* [Records for this task]:
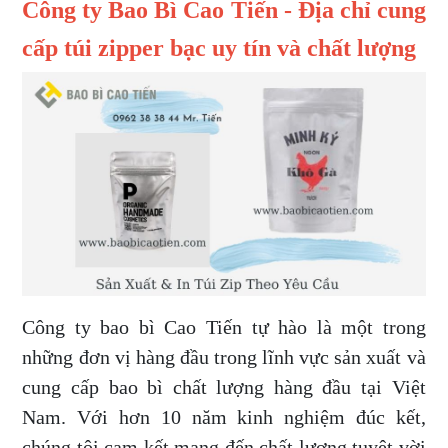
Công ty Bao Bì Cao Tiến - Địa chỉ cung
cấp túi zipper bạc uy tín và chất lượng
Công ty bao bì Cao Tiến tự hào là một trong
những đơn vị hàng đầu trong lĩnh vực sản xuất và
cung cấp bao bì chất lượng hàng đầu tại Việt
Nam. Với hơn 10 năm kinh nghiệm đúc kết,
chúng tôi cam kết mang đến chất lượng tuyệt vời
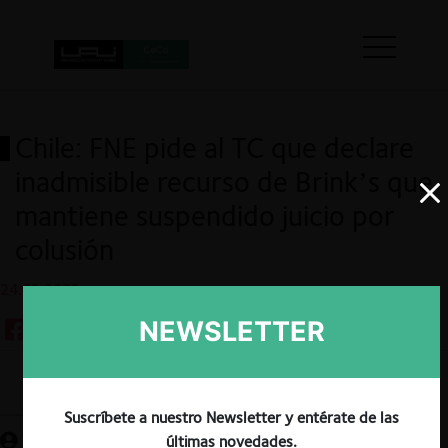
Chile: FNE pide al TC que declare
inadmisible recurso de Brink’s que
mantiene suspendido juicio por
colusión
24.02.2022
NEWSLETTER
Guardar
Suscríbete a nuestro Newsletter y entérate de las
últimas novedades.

* [Work task]: Please go through the material and return each line where the word "cung" appears.

* [Task result]:
Công ty Bao Bì Cao Tiến - Địa chỉ cung
cung cấp bao bì chất lượng hàng đầu tại Việt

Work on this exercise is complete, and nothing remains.